TRIBUNNEWS.COM - Mantan pejabat intelijen Arab Saudi, Saad al-Jabri menuding Putra Mahkota Muhammad bin Salman (MBS) pernah sesumbar akan membunuh raja yang menjabat sebelum ayahnya.
Hal ini diungkapkan Saad al-Jabri melalui wawancara ekskusif dalam program 60 Minutes di CBS yang tayang pada Minggu (24/10/2021).
Al-Jabri yang kini tinggal di pengasingan di Kanada itu mengklaim bahwa pada 2014, Pangeran MBS sesumbar bahwa dia bisa menghabisi Raja Abdullah.
Dilansir AP News, saat itu Pangeran MBS belum memiliki peran penting karena ayahnya Salman bin Abdulaziz masih menjadi pewaris takhta.
Diketahui Raja Salman naik takhta pada 2015 setelah saudara tirinya, Raja Abdullah meninggal dunia karena sebab yang wajar.
Baca juga: Mengaku Ditargetkan untuk Dibunuh, Eks Intel Sebut Pangeran MBS Tak Punya Empati
Baca juga: Kemenag: Nota Diplomatik Arab Saudi Belum Beberkan Detail Persyaratan Umrah Jemaah Indonesia
Dikatakan al-Jabri, dalam sebuah pertemuan dengan Pangeran Mohammed bin Nayef pada 2014, Pangeran MBS mengatakan dia bisa membunuh Raja Abdullah untuk mempercepat sang ayah naik takhta.
"Dia mengatakan kepadanya, 'Saya ingin membunuh Raja Abdullah. Saya mendapatkan cincin racun dari Rusia'."
"'Cukup bagi saya untuk berjabat tangan dengannya dan dia akan selesai,'" kata al-Jabri menirukan ucapan Pangeran MBS dalam wawancara.

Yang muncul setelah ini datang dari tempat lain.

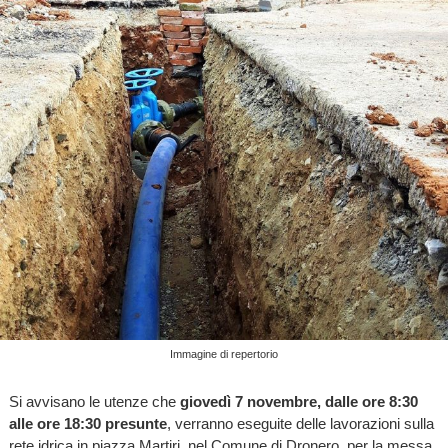
Immagine di repertorio
Si avvisano le utenze che
giovedì 7 novembre, dalle ore 8:30
alle ore 18:30 presunte
, verranno eseguite delle lavorazioni sulla
rete idrica in piazza Martiri, nel Comune di Dronero, per la messa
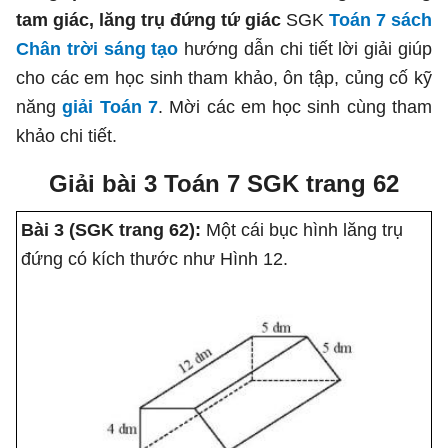
tam giác, lăng trụ đứng tứ giác
SGK
Toán 7 sách
Chân trời sáng tạo
hướng dẫn chi tiết lời giải giúp
cho các em học sinh tham khảo, ôn tập, củng cố kỹ
năng
giải Toán 7
. Mời các em học sinh cùng tham
khảo chi tiết.
Giải bài 3 Toán 7 SGK trang 62
Bài 3 (SGK trang 62):
Một cái bục hình lăng trụ
đứng có kích thước như Hình 12.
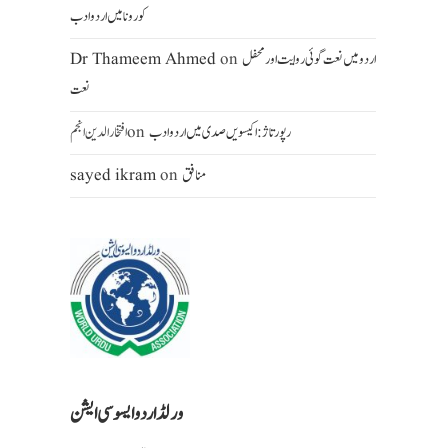
کورونا میں اردو ادب
اردومیں نعت گوئی روایت اور محفل
on
Dr Thameem Ahmed
نعت
رپورتاژ: اکیسویں صدی میں اردو ادب
on
افتخار الدین انجم
منافق
on
sayed ikram
ورلڈ اردو ایسو سی ایشن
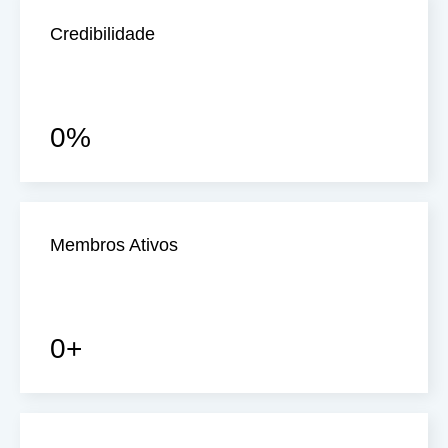
Credibilidade
0
%
Membros Ativos
0
+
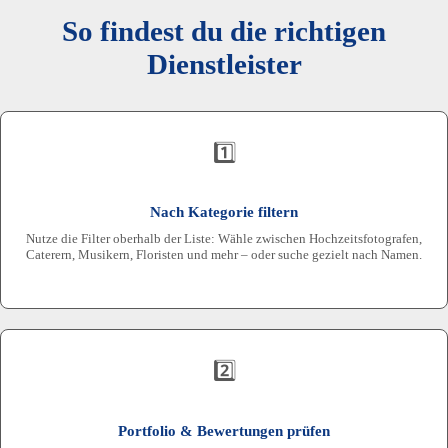
So findest du die richtigen
Dienstleister
1️⃣
Nach Kategorie filtern
Nutze die Filter oberhalb der Liste: Wähle zwischen Hochzeitsfotografen,
Caterern, Musikern, Floristen und mehr – oder suche gezielt nach Namen.
2️⃣
Portfolio & Bewertungen prüfen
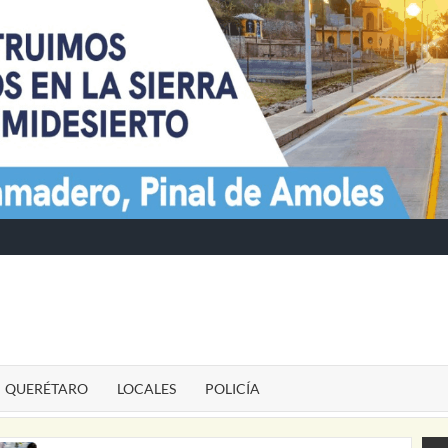
TE
QUERÉTARO
LOCALES
POLICÍA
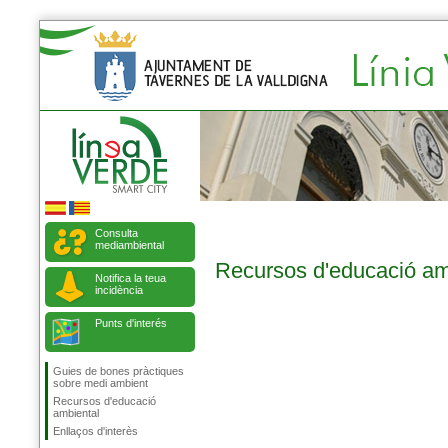
Consulta
mediambiental
Recursos d'educació am
Notifica la teua
incidència
Punts d'interés
Guies de bones pràctiques
sobre medi ambient
Recursos d'educació
ambiental
Enllaços d'interès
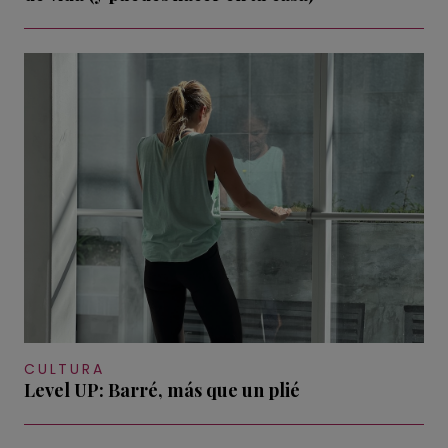
CULTURA
Level UP: Barré, más que un plié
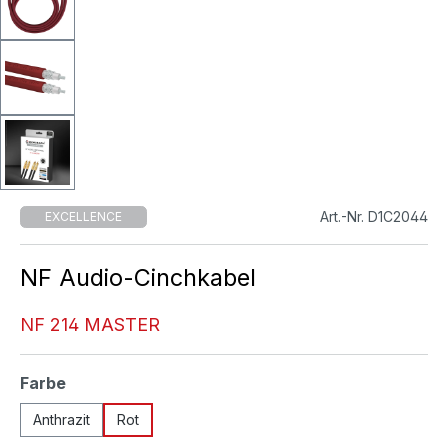
Art.-Nr. D1C2044
EXCELLENCE
NF Audio-Cinchkabel
NF 214 MASTER
auswählen
Farbe
Anthrazit
Rot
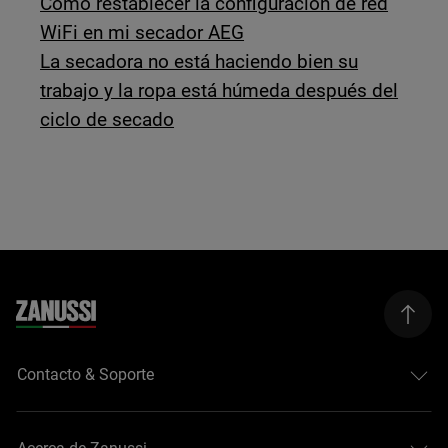
Cómo restablecer la configuración de red
WiFi en mi secador AEG
La secadora no está haciendo bien su
trabajo y la ropa está húmeda después del
ciclo de secado
Contacto & Soporte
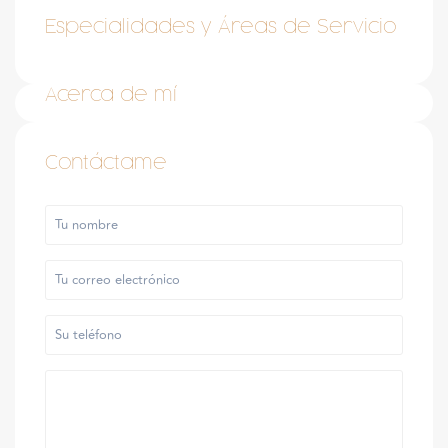
Especialidades y Áreas de Servicio
Acerca de mí
Contáctame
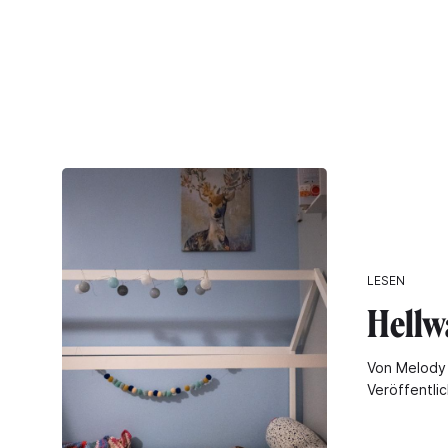
LESEN
Hellw
Von Melody 
Veröffentli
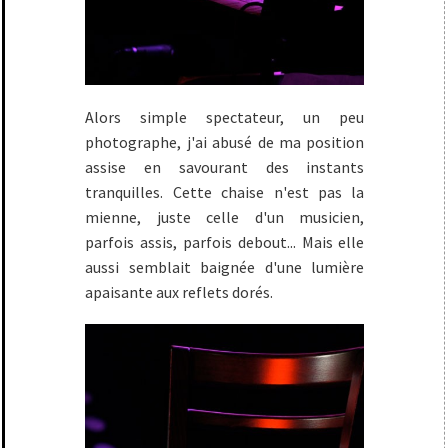
Alors simple spectateur, un peu
photographe, j'ai abusé de ma position
assise en savourant des instants
tranquilles. Cette chaise n'est pas la
mienne, juste celle d'un musicien,
parfois assis, parfois debout... Mais elle
aussi semblait baignée d'une lumière
apaisante aux reflets dorés.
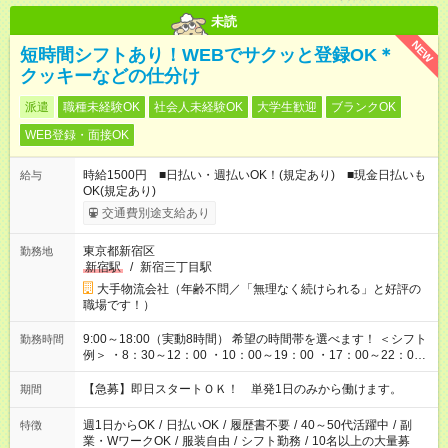
未読
NEW
短時間シフトあり！WEBでサクッと登録OK＊
クッキーなどの仕分け
派遣
職種未経験OK
社会人未経験OK
大学生歓迎
ブランクOK
WEB登録・面接OK
時給1500円 ■日払い・週払いOK！(規定あり) ■現金日払いも
給与
OK(規定あり)
交通費別途支給あり
東京都新宿区
勤務地
新宿駅
/
新宿三丁目駅
大手物流会社（年齢不問／「無理なく続けられる」と好評の
職場です！）
9:00～18:00（実動8時間） 希望の時間帯を選べます！ ＜シフト
勤務時間
例＞ ・8：30～12：00 ・10：00～19：00 ・17：00～22：00
・13：00～22：00 ・22：00～翌6：00 など
【急募】即日スタートＯＫ！ 単発1日のみから働けます。
期間
週1日からOK
/
日払いOK
/
履歴書不要
/
40～50代活躍中
/
副
特徴
業・WワークOK
/
服装自由
/
シフト勤務
/
10名以上の大量募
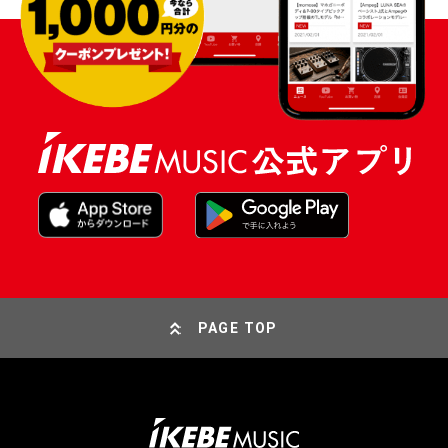
PAGE TOP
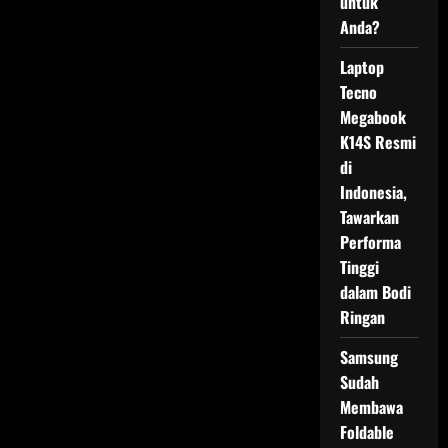
untuk
Anda?
Laptop
Tecno
Megabook
K14S Resmi
di
Indonesia,
Tawarkan
Performa
Tinggi
dalam Bodi
Ringan
Samsung
Sudah
Membawa
Foldable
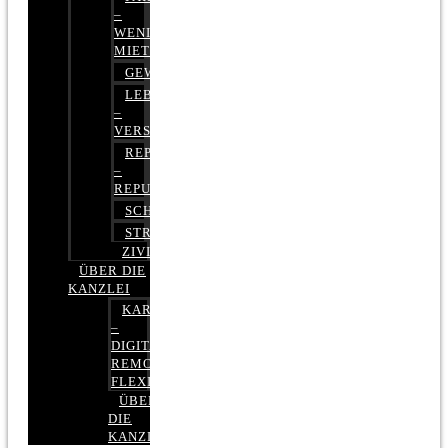
–
WENIGER
MIETE
GEWERBERECHT
LEBENSVERSICHERUNG
–
VERSICHERUNGSRECHT
REPUTATIONSRECHT
–
REPUTATIONSMANAGEMENT
SCHUFARECHT
STRAFRECHT
ZIVILRECHT
ÜBER DIE
KANZLEI
KARRIERE
–
DIGITAL,
REMOTE,
FLEXIBEL
ÜBER
DIE
KANZLEI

Pria 62 tahun ini mengklaim intelijen Saudi saat itu menanggapi hal ini sebagai ancaman serius.
Bahkan, klaim al-Jabri, masalah ini ditangani keluarga kerajaan.
Lebih lanjut al-Jabri mengatakan, rekaman video pertemuan itu masih ada.
Sebelumnya, mantan pejabat intel ini juga menyebut Putra Mahkota Saudi tidak akan beristirahat sampai melihatnya mati karena takut dengan informasi yang dia miliki.
"Saya kira saya akan dibunuh suatu hari karena orang ini (MBS) tidak akan beristirahat sampai dia melihat saya mati," ujarnya.
Al-Jabri juga menggambarkan Pangeran Mohammad bin Salman sebagai "seorang psikopat, pembunuh".